Community Centers: Drama King

Celia McGerr Regan '79

When theatre faculty member Woodie King Jr. moved to New York City in the 1960s, there were few opportunities for minority actors and playwrights. But in 1970 King revolutionized African American theatre, founding the New Federal Theatre (NFT) and transforming the lives of artists and audiences alike.

Located on Henry Street in the Lower East Side, NFT has always worked to bring emerging minority playwrights, actors, directors, and designers to national attention. “Our goals since the inception have been to integrate women and minorities into the mainstream of New York City theatre,” King says.

As a Detroit teenager King studied every aspect of theatre while immersing himself in black literature. He studied at Will-o-Way School of Theatre in Bloomfield Hills, Michigan, and, later, at Lehman College in New York, and became increasingly interested in staging plays—by both black and white playwrights—for minority actors. One of his productions went on tour, landing in New York City.
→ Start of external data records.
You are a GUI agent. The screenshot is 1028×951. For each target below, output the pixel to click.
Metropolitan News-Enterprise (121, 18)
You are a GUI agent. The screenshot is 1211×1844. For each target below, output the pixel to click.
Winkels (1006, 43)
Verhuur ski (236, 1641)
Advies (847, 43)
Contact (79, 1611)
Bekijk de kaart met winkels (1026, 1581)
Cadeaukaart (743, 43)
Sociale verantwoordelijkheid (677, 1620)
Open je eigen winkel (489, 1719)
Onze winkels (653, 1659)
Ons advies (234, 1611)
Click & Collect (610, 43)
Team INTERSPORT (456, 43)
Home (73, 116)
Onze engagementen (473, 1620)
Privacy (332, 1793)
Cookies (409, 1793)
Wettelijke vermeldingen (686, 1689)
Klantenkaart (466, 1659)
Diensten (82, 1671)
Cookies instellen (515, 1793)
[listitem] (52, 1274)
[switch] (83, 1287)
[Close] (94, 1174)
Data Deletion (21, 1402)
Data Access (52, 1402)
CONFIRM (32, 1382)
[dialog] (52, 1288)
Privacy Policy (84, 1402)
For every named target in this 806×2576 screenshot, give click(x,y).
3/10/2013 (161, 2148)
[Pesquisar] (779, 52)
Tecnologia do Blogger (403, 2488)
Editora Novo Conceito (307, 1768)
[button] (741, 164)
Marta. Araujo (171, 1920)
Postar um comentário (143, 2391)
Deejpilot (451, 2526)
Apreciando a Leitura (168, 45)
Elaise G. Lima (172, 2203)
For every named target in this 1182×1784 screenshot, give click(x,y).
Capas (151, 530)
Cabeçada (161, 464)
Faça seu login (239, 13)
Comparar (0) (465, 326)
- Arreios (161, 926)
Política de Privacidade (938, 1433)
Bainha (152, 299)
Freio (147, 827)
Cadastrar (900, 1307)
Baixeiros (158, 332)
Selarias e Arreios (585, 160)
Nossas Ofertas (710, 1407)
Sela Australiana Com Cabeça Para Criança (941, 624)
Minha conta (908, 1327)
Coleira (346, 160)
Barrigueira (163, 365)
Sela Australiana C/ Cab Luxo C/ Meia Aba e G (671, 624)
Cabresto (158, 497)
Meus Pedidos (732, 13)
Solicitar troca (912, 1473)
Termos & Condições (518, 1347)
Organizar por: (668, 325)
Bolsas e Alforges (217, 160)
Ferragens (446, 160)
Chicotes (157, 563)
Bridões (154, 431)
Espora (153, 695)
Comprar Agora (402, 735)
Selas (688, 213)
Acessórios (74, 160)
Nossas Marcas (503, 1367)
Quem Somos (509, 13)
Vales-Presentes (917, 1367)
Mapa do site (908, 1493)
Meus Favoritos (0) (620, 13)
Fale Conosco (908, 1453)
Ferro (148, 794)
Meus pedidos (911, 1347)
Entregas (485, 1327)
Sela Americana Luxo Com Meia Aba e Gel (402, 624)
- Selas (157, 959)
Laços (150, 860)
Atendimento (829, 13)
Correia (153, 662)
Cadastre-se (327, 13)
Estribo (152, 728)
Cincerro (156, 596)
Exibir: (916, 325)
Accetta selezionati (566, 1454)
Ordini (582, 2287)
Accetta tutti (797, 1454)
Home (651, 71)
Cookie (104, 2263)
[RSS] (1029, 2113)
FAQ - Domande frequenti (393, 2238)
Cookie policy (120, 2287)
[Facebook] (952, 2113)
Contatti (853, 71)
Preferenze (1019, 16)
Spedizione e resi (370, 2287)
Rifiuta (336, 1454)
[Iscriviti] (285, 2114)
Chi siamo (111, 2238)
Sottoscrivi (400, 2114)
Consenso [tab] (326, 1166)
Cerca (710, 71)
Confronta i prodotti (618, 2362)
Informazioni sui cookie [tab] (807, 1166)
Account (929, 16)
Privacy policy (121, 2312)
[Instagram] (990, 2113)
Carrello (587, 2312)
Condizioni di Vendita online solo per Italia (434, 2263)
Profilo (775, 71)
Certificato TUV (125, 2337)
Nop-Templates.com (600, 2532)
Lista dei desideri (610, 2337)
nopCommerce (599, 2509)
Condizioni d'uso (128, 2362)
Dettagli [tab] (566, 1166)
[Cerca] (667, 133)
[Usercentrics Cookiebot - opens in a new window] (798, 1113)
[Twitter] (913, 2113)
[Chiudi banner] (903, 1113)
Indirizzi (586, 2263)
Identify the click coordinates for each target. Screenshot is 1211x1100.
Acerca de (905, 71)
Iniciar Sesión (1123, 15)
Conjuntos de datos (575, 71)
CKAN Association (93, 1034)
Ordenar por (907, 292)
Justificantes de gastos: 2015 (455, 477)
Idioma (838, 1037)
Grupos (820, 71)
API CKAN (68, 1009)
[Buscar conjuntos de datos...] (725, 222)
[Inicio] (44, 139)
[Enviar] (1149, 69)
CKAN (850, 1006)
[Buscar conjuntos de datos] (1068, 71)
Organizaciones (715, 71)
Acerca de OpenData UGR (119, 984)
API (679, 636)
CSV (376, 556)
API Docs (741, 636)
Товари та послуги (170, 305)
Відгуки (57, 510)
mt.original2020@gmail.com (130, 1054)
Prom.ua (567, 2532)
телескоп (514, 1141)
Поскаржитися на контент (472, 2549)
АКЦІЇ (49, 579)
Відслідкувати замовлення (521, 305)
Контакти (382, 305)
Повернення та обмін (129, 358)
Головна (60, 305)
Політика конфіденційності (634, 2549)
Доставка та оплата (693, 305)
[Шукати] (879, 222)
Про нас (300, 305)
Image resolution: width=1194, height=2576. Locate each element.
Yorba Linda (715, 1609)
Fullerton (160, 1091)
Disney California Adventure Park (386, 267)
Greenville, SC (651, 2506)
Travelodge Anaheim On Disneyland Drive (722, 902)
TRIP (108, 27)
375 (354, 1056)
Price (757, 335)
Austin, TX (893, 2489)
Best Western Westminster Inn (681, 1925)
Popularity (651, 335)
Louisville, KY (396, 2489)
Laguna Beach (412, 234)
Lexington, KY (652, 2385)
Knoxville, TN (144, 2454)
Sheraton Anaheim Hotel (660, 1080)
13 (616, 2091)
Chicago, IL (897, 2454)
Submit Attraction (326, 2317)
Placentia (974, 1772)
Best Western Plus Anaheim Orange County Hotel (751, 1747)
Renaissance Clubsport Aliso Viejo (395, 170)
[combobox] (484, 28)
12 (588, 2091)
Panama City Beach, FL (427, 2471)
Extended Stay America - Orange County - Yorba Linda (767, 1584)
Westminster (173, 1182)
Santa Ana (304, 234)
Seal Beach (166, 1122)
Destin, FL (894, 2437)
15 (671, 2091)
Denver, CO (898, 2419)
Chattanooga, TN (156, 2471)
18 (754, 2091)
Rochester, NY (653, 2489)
Harlem, Bed-Stuy, Detroit, Watts, or Chicago’s South Side—we are basically the same people: a transurban people. What we have in common is the slave ship.

He found a metropolis vibrant with a burgeoning, increasingly visible black culture. “New York was so fertile then. The legends were still alive: Langston Hughes, James Baldwin, Ralph Ellison were all working at and near the theatre. The great novelist John Oliver Killens had soirees once a month on Saturdays. Baldwin and his brother David owned a restaurant on 97th and Amsterdam. So I learned from them. These were my mentors.”

For King, these mentors represented a vital and enduring link to a common past that would continue to energize black culture. “Our legacy,” he says, “is a legacy that carries through generations.” And across the continent as well—“Harlem, Bed-Stuy, Detroit, Watts, or Chicago’s South Side—we are basically the same people: a transurban people. What we have in common is the slave ship.”

King saw the NFT as a means of bringing to the public what he’d learned from his mentors and from his training (which by then included an MFA from Brooklyn College, and, now, four honorary doctorates), while tapping into the desire for a real African American and African Caribbean presence in theatre.

Over the years, he has introduced dozens of actors—including Laurence Fishburne, Morgan Freeman, and Denzel Washington—and works by playwrights like Ron Milner, Ed Bullins, Amiri Baraka, and Ntozake Shange, among many others, that have claimed international attention. King has also directed and produced on- and off-Broadway, written books, anthologized black writing, and taught theatre courses. He has received accolades and awards for the quality of his work, and for the brilliance of his vision.

And NFT’s success has influenced the mainstream: major companies that once wouldn’t have given black artists serious consideration now offer their work—and often, King notes with a sense of irony, co-opt the funding that is critical to companies that are “working in the black theatre, the political, radical theatre.”

At NFT he’s continually drawn a broad and evolving audience that renews itself year after year, and he’s done so through art that responds to the need—the right—of its audience to see itself reflected on stage. “You build an audience by doing works that relate to who they are. Plays like Black Girl or For Colored Girls … or the Jewish plays we do—they reach out to audiences who are neglected. People see themselves on the stage and they like it.

“When they give it a standing ovation, cheer, whistle, and talk back to the stage—then I’ve touched them, and I know that New Federal made that happen.”